Piccole sorelle di Gesù a Casablanca: tessitrici di fraternità

Coltivano la contemplazione e la fratellanza universale, ereditate da Charles de Foucauld. Renato Zilio, missionario scalabriniano a Casablanca, ci racconta come viene vissuto dalle Piccole sorelle di Gesù l’essere missione per la vita degli altri.

“Sai, la nostra fede è coltivare l’amicizia con i nostri vicini!” Liên, vietnamita, Piccola sorella di Gesù, parla delle famiglie musulmane. Vive in un quartiere povero, popolare di Casablanca, il quartiere Bourgogne.

Ascoltandola, sembra di sentire Matteo Ricci, un gesuita pioniere dell’evangelizzazione nell’Estremo Oriente. Nella Cina del XVI secolo, componeva in cinese un trattato sull’amicizia, perché solo attraverso di essa comunicava il Vangelo attorno a lui. Per attrazione. Come per incanto.

Così, in queste religiose nessuna velleità di convertire, ma piuttosto di coltivare quella perla del Regno di Dio, che si chiama la fratellanza. Segno di una Chiesa, che qui in terra d’Islam si propone di essere “sacramento dell’incontro”.

La casa è umile, accogliente, curata. Qualche tappeto berbero qua e là. Povertà e bellezza possono abitare insieme, sembra il loro messaggio. Nate nel deserto dell’Algeria come un dono di Dio – quando il deserto sa farsi fecondo – le Piccole sorelle di Gesù ne portano sempre le caratteristiche, come i cromosomi di un carisma. Semplicità, essenzialità, preghiera e fraternità. Sono distribuite in piccole comunità nel Marocco, ben radicate in mezzo alla gente. Seppure di tante e diverse nazionalità parlano arabo locale, il darija, come tutti. Vivono il mistero di Nazaret in terra d’islam: fare le cose di tutti i giorni. Con il cuore.

“L’Islam non è un’ideologia”, vi diranno. Ma sono persone che esse incontrano e amano quotidianamente. E questo traspare in ogni occasione. La vicina di casa secca il suo miglio sulla loro terrazza, altrimenti sparirebbe. Un’altra stende invece i suoi panni da loro, per non perderli. Le porte sono sempre aperte alla visita dei vicini. Una Piccola sorella, poi, tempo fa, desiderosa di fare un lavoro per conoscere la gente, svolgeva faticosamente la pulizia delle strade del quartiere.

Il senso del servizio nelle piccole cose le rende grandi. Per me, allora, arrivare da loro è sempre invocare il dono della conversione del cuore. E ricordare che «i poveri, gli ultimi sono il luogo dove Dio continua a vivere in clandestinità”.

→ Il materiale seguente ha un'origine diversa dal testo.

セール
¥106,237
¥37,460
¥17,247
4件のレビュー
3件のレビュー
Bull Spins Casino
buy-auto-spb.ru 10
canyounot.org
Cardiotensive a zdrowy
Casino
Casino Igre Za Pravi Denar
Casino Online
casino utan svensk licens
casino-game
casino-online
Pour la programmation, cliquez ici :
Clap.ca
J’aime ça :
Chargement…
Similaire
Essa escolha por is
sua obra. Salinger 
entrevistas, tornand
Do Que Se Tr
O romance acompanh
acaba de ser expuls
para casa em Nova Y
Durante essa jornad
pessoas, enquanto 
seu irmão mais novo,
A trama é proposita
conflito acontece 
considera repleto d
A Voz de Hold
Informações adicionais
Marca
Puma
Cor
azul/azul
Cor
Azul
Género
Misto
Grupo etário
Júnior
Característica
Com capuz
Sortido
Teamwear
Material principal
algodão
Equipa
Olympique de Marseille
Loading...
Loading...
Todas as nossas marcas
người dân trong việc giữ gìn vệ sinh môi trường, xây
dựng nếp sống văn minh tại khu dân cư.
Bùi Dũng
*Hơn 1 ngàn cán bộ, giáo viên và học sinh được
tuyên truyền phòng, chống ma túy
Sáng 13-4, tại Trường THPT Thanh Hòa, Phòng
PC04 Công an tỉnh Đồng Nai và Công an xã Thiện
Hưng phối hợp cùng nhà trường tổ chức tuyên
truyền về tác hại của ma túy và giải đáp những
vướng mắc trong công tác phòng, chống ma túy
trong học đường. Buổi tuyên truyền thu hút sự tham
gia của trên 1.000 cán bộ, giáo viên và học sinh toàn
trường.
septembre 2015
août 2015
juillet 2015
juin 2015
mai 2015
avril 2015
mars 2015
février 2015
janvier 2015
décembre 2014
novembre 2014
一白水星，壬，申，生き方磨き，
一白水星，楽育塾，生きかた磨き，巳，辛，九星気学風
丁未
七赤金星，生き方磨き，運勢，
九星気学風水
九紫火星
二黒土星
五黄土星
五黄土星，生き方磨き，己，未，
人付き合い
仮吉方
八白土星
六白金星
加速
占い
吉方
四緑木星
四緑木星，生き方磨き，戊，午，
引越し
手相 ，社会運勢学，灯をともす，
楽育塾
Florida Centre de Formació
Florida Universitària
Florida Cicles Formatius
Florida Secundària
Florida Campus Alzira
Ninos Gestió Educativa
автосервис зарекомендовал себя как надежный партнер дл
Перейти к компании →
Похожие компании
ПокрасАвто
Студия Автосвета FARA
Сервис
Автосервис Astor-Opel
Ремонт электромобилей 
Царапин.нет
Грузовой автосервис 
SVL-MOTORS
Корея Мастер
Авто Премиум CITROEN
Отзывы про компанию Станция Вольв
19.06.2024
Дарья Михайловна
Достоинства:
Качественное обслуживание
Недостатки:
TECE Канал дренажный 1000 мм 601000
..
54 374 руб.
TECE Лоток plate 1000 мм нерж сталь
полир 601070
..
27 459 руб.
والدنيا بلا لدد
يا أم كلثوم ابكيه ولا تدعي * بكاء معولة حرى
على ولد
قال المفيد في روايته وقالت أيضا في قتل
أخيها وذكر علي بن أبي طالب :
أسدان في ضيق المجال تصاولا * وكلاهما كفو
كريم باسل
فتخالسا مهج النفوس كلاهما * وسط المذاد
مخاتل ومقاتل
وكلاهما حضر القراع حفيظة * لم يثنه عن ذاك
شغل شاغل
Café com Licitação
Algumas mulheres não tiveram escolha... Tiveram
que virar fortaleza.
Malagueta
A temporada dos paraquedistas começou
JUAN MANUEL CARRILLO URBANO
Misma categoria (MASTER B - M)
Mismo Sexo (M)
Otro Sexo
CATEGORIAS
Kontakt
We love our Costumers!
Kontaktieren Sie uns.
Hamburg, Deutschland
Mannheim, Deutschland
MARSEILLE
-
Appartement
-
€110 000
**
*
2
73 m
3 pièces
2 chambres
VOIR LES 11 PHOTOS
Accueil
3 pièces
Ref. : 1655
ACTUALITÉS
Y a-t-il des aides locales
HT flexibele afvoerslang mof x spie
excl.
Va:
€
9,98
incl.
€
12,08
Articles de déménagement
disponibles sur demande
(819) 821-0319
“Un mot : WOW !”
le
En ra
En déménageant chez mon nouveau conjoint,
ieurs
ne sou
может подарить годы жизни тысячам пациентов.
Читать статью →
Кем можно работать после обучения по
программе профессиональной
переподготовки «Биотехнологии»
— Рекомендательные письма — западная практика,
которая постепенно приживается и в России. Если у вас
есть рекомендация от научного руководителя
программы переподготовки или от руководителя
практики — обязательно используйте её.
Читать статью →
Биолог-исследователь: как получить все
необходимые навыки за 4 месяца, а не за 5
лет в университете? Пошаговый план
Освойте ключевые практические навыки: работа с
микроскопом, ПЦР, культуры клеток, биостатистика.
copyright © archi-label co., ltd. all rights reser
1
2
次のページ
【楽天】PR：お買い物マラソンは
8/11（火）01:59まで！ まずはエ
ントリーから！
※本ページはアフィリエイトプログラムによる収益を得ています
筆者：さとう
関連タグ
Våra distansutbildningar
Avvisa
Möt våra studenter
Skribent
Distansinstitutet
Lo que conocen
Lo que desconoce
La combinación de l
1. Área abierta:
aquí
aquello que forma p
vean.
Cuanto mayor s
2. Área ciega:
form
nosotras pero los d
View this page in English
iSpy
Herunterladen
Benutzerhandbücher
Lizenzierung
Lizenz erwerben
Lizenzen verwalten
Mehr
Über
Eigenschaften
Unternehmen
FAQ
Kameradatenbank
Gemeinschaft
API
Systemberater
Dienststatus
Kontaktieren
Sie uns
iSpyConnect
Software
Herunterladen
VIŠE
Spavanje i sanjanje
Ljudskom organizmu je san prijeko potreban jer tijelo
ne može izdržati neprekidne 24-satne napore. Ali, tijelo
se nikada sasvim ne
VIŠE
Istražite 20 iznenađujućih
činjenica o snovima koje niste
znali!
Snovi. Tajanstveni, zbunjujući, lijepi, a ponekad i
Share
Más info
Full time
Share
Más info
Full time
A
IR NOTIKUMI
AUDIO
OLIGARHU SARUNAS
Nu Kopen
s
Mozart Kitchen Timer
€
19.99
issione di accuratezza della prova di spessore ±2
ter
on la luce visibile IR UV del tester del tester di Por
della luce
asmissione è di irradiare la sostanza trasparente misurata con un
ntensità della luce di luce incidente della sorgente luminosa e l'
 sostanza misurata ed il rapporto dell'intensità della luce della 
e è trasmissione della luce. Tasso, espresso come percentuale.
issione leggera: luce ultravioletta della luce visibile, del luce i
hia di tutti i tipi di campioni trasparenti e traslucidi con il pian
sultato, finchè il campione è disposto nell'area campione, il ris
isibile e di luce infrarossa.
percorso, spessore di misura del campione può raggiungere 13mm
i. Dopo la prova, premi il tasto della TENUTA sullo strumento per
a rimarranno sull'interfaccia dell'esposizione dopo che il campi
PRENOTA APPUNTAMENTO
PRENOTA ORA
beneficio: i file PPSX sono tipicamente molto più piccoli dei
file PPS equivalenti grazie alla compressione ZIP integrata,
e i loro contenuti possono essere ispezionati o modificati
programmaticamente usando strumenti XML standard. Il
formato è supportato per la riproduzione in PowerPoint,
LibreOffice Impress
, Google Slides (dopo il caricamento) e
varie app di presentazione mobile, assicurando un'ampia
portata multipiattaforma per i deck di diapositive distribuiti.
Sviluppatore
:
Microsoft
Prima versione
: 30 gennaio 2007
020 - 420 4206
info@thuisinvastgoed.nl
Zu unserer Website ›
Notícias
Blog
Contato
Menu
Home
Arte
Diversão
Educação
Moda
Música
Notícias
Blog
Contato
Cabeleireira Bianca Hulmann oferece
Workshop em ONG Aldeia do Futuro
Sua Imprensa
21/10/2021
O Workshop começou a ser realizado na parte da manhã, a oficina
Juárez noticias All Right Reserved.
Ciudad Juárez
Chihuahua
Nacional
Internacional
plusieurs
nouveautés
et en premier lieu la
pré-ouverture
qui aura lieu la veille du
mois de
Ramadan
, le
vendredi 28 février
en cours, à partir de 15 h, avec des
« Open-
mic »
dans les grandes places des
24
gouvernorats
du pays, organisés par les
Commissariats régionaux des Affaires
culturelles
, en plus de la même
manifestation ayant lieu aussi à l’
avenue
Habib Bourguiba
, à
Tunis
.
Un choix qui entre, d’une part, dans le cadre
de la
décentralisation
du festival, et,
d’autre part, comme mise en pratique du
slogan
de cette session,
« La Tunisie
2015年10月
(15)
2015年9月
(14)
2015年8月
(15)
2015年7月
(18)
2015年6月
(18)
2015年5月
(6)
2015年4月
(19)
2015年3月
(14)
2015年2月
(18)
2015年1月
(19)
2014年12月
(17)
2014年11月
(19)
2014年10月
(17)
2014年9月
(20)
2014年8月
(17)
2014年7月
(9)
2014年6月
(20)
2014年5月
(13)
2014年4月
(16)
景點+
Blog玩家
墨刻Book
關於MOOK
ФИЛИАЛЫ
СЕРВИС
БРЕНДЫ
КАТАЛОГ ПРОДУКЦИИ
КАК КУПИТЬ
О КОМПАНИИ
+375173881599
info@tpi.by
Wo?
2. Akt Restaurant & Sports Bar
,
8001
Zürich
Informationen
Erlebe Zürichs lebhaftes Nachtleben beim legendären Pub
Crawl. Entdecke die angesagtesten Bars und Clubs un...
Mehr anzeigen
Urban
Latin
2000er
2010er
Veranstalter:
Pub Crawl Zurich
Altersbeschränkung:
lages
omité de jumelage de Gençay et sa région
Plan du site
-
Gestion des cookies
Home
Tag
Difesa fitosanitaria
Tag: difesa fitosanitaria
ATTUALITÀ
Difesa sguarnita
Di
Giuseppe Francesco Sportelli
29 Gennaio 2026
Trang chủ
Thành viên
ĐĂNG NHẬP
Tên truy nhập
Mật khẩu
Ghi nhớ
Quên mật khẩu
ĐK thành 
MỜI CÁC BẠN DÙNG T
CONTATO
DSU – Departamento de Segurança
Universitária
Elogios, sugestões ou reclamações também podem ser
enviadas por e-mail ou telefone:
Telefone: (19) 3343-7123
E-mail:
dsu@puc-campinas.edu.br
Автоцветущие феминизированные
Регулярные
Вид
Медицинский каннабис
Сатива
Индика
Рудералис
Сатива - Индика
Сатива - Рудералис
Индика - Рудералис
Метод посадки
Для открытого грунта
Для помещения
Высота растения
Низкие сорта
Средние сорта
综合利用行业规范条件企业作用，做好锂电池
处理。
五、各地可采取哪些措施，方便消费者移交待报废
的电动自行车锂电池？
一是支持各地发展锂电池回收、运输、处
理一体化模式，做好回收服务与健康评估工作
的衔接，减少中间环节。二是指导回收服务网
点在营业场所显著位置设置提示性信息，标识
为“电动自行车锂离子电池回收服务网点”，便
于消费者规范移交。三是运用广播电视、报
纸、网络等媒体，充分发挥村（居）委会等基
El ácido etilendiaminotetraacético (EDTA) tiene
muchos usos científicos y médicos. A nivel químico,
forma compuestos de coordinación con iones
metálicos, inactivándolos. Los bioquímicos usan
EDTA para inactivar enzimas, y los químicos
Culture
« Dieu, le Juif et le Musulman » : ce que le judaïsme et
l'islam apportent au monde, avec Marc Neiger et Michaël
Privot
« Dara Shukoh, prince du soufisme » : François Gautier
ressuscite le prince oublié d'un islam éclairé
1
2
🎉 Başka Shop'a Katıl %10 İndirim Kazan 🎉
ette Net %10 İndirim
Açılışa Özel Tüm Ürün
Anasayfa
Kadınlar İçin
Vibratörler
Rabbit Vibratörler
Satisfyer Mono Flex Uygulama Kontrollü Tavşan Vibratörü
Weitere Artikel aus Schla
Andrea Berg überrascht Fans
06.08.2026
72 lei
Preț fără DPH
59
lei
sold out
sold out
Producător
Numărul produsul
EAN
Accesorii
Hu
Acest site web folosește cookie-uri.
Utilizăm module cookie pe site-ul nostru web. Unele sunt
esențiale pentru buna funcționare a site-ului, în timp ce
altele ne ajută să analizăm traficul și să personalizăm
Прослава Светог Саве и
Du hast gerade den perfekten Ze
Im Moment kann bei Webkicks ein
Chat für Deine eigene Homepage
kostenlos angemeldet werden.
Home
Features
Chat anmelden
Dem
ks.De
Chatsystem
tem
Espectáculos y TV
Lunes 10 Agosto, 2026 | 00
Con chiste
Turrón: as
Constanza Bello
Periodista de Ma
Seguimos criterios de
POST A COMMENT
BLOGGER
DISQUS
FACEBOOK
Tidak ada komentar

Ormai è quaresima. Celebriamo l’eucarestia in una minuscola cappella che sa il profumo di Cristo e del suo mistero d’amore. Mi indicano le ostie da consacrare: sono quadrate, delicate, cotte al forno. “Le fanno le nostre vicine musulmane” mi susurra Gaby, francese, “felici di sapere che così preghiamo anche per loro”.

Piccole Sorelle Casablanca

 Marie, congolese, lavora al vicino ospedale Moulay Youssef. Come è il suo lavoro? “Il mio primo lavoro – vi risponderà –  è costruire una forte relazione con l’equipe medica, poi viene l’attività…”

L’amicizia, lo spirito di collaborazione è la priorità. In casa loro, di quattro nazionalità differenti, la sfida è coniugare insieme le differenze del loro mondo. Anche qui, non è il carisma del successo, ma il carisma del saper ricominciare sempre.

È vero, ogni relazione di bene è costruita con pazienza e sui più piccoli, insignificanti dettagli. D’altronde, Dio non ci chiede cose impossibili, ma semplicemente di fare il possibile che è alla nostra portata.

Non di consolare l’umanità intera, ma di ascoltare almeno la sofferenza di chi ci sta accanto. Non ci chiede di far terminare tutte le guerre, ma almeno di non essere motivo di conflitto là dove viviamo. Sì, un autentico cammino quaresimale dei piccoli passi.

“Ci chiede solo il miracolo del nostro possibile – conclude qualcuno – sapendo che è così che si arriva all’impossibile”.